90日のシンデレラ
 社屋受付カウンターに、本社総務部からの書面を呈示する。
 リクルートスーツとほぼ変わりない真紘の姿に、まず受付嬢たちは就職面談にきた求職者だと勘違いした。提示された書面をみて、彼女らの態度が柔らかくなる。部外者でなく身内なのだと、認められた。
 「遠いところから、移動お疲れ様です。担当部署を呼び出しますので、しばらくお待ちください」
 と、機内乗務員のような制服姿のきれいなおねいさんにいわれ、素直に真紘は従った。

 ここくるまでの間も、数年ぶりの東京に真紘はドキドキしていた。本社社屋に入ってもそのドキドキは収まらない。
 はじめて入る本社ビルのスケールの大きさに感動もすれば、地方の孫会社の自社がよくぞこんな立派な会社の系列に入れたものだと、しみじみ真紘は思う。そのくらいの場違い感がある。

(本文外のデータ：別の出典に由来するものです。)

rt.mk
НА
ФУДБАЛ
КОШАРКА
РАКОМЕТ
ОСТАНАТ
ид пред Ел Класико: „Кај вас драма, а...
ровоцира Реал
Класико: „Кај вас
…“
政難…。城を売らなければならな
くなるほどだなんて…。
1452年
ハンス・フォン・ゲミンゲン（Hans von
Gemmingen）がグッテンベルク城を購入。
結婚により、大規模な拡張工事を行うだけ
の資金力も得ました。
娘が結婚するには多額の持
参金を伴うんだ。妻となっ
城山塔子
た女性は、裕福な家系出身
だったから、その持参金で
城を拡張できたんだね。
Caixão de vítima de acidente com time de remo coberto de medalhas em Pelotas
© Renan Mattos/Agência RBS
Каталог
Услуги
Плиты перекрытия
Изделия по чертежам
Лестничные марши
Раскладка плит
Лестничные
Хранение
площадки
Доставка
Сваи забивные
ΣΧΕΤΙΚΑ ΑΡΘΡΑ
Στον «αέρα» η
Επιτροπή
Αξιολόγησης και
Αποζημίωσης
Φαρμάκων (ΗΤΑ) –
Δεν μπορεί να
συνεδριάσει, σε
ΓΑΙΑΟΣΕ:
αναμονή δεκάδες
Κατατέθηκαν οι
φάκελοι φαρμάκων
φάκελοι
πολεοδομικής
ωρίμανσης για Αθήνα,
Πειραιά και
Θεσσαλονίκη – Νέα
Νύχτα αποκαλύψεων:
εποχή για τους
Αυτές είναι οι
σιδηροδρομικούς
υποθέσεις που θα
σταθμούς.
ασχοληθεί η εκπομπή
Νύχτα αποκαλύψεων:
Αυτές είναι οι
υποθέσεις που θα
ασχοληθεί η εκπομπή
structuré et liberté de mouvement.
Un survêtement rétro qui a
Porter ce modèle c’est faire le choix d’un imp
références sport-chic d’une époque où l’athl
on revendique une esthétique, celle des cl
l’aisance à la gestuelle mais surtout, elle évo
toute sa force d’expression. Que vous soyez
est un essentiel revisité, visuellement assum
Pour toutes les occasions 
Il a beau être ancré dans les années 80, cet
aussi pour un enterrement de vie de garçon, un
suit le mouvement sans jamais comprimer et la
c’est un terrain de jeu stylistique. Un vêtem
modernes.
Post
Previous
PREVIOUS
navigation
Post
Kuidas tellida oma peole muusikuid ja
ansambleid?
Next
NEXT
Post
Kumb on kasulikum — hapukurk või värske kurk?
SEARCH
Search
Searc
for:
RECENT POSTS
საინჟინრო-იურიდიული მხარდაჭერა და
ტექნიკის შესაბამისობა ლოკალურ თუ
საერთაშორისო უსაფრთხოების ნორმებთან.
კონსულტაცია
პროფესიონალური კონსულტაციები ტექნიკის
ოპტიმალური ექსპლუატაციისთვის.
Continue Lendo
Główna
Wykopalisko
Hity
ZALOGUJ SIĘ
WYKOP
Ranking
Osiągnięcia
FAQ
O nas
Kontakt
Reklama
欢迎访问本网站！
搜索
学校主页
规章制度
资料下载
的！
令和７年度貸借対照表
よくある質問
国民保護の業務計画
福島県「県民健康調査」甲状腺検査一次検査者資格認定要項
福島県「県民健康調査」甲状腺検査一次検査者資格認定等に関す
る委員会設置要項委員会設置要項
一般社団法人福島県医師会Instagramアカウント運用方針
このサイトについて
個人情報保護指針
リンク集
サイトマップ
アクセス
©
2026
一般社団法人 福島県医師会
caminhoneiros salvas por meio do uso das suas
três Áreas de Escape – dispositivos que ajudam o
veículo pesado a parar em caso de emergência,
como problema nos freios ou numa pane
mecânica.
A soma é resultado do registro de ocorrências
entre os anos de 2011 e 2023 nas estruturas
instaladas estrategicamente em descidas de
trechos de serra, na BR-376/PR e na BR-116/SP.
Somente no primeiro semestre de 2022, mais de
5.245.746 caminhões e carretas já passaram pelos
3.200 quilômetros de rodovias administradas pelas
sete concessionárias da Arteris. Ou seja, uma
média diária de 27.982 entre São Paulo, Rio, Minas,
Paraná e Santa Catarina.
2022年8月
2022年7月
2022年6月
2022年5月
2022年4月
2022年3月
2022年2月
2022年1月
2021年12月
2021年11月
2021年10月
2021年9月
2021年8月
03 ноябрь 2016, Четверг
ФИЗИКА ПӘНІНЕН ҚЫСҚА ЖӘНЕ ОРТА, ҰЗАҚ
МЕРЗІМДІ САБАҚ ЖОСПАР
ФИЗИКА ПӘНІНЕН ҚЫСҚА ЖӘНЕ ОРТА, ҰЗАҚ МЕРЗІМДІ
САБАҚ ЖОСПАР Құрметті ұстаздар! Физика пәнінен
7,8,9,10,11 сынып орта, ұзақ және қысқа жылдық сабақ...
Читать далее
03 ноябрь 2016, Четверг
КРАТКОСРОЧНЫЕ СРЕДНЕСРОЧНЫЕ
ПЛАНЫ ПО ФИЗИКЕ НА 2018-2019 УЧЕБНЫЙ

 「椎名さんのところでは、もう田植えとかはじまっていますか?」
 呼び出しの間を埋めるように、受付嬢が真紘に話しかける。
 「あ、は、はい! 今年はゴールデンウイーク終了とともに、田植えがはじまりました」
 「それって、早いのですか? それとも遅いのかしら?」
 「少し早いかなって、ところです」
 なんてことを、あたふたと真紘は返す。
 真実は、真紘の地区は田んぼではなくて畑が優勢な地域だ。でも都会の人は「田舎といえば田んぼ!」と信じ込んでいそうだから、あえて訂正などしない。

 「椎名さん、お待たせしました。総務部の鎌田です」
 受付嬢と無難な世間話が終わる前に、お迎えがやってきた。制服でもなくスーツでもない、チャコールグレーのタイトスカートにアイボリーのブラウス姿の女性が、真紘の前に現れた。